Presidents and reporters
| Washington
All presidents seem to have difficulty understanding that there are perceptions other than their own as to what the facts of a situation are. That is what lies behind Ronald Reagan's current unhappiness with the press, particularly television.
The President has pulled back somewhat from his recent criticism of the press. But his aides say that he still has a feeling that the news media, principally TV, are not giving him a fair shake in portraying the economy and how he is dealing with it. He sees the recession being protracted by TV reporting of isolated incidents of individual hardship that paint a picture of the national scene that is bleaker than it really is -- and this, of itself, worsens economic conditions.
TV's problem is that in an effort to humanize the news -- or simply entertain -- it does tend to generalize and thus shade a position in one way or the other by focusing on individual cases. But the fact is that the President faces real economic difficulties, and many Americans are talking about it -- whether or not the TV cameras are focused on them.
Asked recently whether such TV reports were delaying recovery, Charles Schultze, President Carter's chief adviser on the economy, replied: ''No. That's a new one to me. We complained about television. But we never said anything like that.''
It was, he said, Reaganomics and Mr. Reagan's insistence on keeping his current and upcoming income tax cuts in place and his unwillingness to seek substantial reductions in his defense budget that were really prolonging the recession. A continuation of this approach, he added, would mean any upturn would be ''short-lived.''
The press, by and large, is a mirror. Public figures like that mirror as long as it puts them in a good light. But when the mirror reflects something negative about presidents or what they are doing -- too often they cry ''foul.'' It is true that the media sometimes distort and oversimplify. But they are the messenger, not the message.
So the picture on TV may not be focused the way Mr. Reagan would like to have it. He can feel that if there were more emphasis on what he sees as positive signs -- the drop in inflation, the slight decrease in interest rates, for example -- this might provide what he calls a ''psychological'' boost to the recovery.
But that is the President's point of view. There are other views from expert observers who contend that every day Mr. Reagan continues to push forward with his supply-side economics he is leading the nation in the wrong direction.
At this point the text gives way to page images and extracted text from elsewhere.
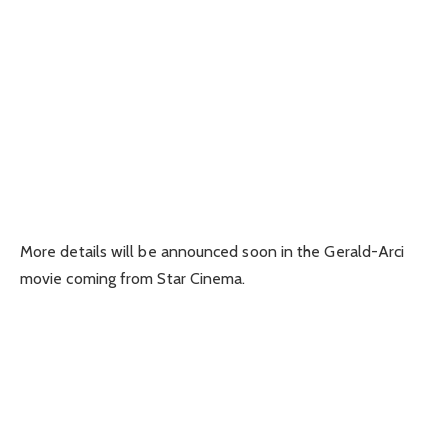
More details will be announced soon in the Gerald-Arci
movie coming from Star Cinema.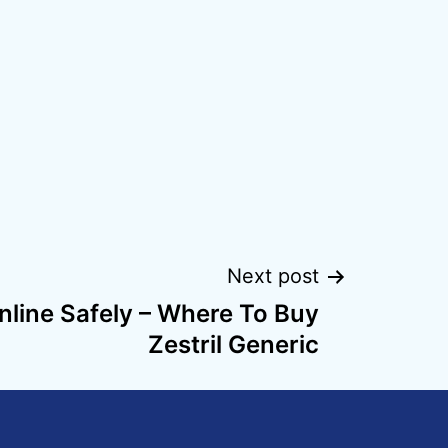
Next post
Online Safely – Where To Buy
Zestril Generic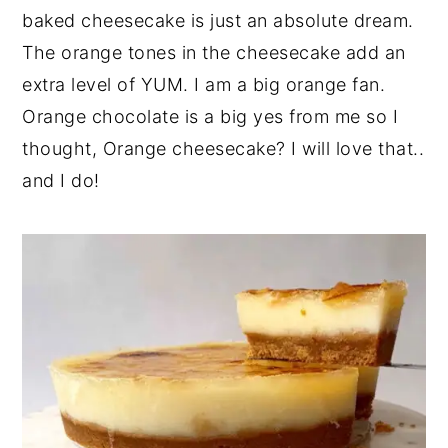
baked cheesecake is just an absolute dream.
y
n
y
The orange tones in the cheesecake add an
n
t
s
extra level of YUM. I am a big orange fan.
a
e
i
Orange chocolate is a big yes from me so I
v
n
d
thought, Orange cheesecake? I will love that..
i
t
e
and I do!
g
b
a
a
t
r
i
o
n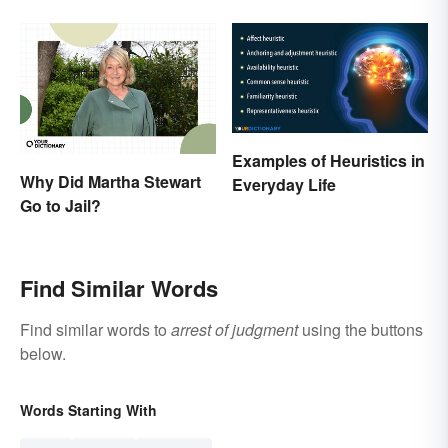
Rights
the Difference
Examples of Heuristics in
Why Did Martha Stewart
Everyday Life
Go to Jail?
Find Similar Words
Find similar words to
arrest of judgment
using the buttons
below.
Words Starting With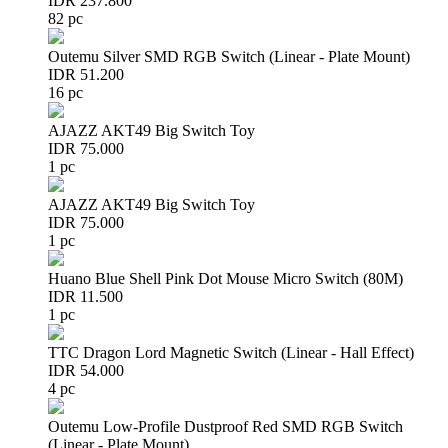
IDR 237.800
82 pc
Outemu Silver SMD RGB Switch (Linear - Plate Mount)
IDR 51.200
16 pc
AJAZZ AKT49 Big Switch Toy
IDR 75.000
1 pc
AJAZZ AKT49 Big Switch Toy
IDR 75.000
1 pc
Huano Blue Shell Pink Dot Mouse Micro Switch (80M)
IDR 11.500
1 pc
TTC Dragon Lord Magnetic Switch (Linear - Hall Effect)
IDR 54.000
4 pc
Outemu Low-Profile Dustproof Red SMD RGB Switch
(Linear - Plate Mount)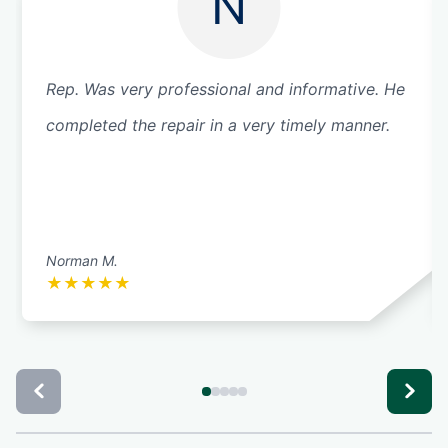
N
Rep. Was very professional and informative. He
completed the repair in a very timely manner.
Norman M.
★
★
★
★
★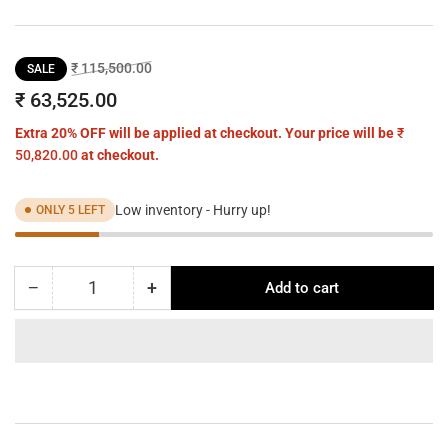
Regular
Sale
₹ 115,500.00
SALE
price
price
₹ 63,525.00
Extra 20% OFF will be applied at checkout. Your price will be
₹
50,820.00
at checkout.
Low inventory - Hurry up!
ONLY 5 LEFT
−
+
Add to cart
Quantity
Decrease
Increase
quantity
quantity
for
for
NUANCE
NUANCE
LINEAR
LINEAR
CHANDELIER
CHANDELIER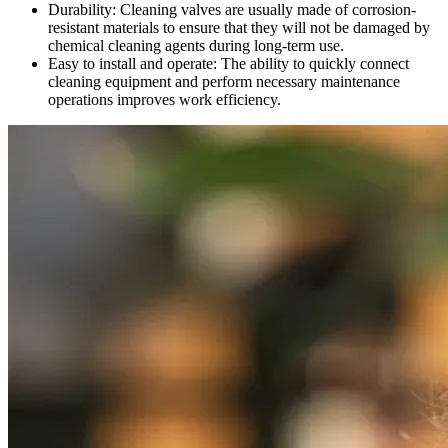
Durability: Cleaning valves are usually made of corrosion-
resistant materials to ensure that they will not be damaged by
chemical cleaning agents during long-term use.
Easy to install and operate: The ability to quickly connect
cleaning equipment and perform necessary maintenance
operations improves work efficiency.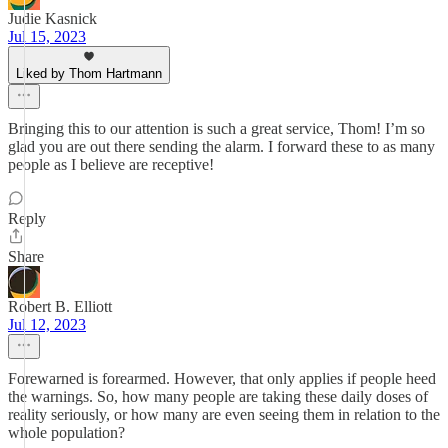
Judie Kasnick
Jul 15, 2023
Liked by Thom Hartmann
Bringing this to our attention is such a great service, Thom! I’m so
glad you are out there sending the alarm. I forward these to as many
people as I believe are receptive!
Reply
Share
Robert B. Elliott
Jul 12, 2023
Forewarned is forearmed. However, that only applies if people heed
the warnings. So, how many people are taking these daily doses of
reality seriously, or how many are even seeing them in relation to the
whole population?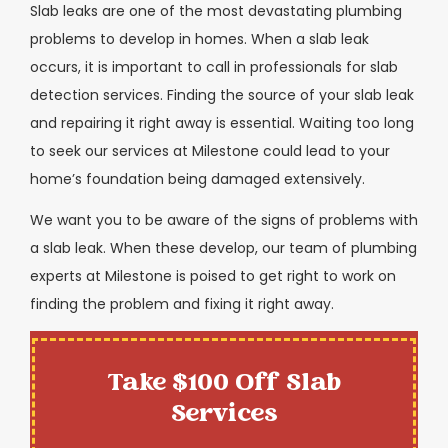
Slab leaks are one of the most devastating plumbing
problems to develop in homes. When a slab leak
occurs, it is important to call in professionals for slab
detection services. Finding the source of your slab leak
and repairing it right away is essential. Waiting too long
to seek our services at Milestone could lead to your
home’s foundation being damaged extensively.
We want you to be aware of the signs of problems with
a slab leak. When these develop, our team of plumbing
experts at Milestone is poised to get right to work on
finding the problem and fixing it right away.
Take $100 Off Slab
Services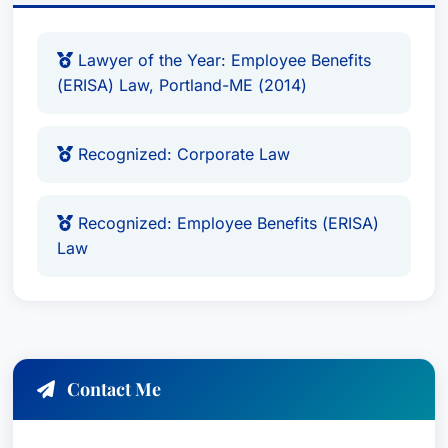
Lawyer of the Year: Employee Benefits
(ERISA) Law, Portland-ME (2014)
Recognized: Corporate Law
Recognized: Employee Benefits (ERISA)
Law
Contact Me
So it is at least arguable that for TV and the print media to present a rosy and Reagan-approved picture of the economic scene might not be in the national interest. In fact, it could be construed as head-in-the-sand reporting.
On the Reagan foreign policy, too, there are differences of perception. For instance, Zbigniew Brzezinski, Carter's top White House adviser on foreign affairs, thinks Reagan is getting too much advice on foreign policy from too many people -- and that these are for the most part ill-qualified to give counsel on the subject.
Brzezinski sees a President who has not involved himself sufficiently in foreign affairs and who, as a result, faces three great potential crises, in Europe, in the Mideast, and in Central America. These could come all at once, he warns.
There is thus more than one informed view of the great issues - and how the President is dealing with them. The media, and particularly TV, may or may not be telling the story the way the President cares to hear it. But in general their reports reflect the conditions existing under the President's own policies.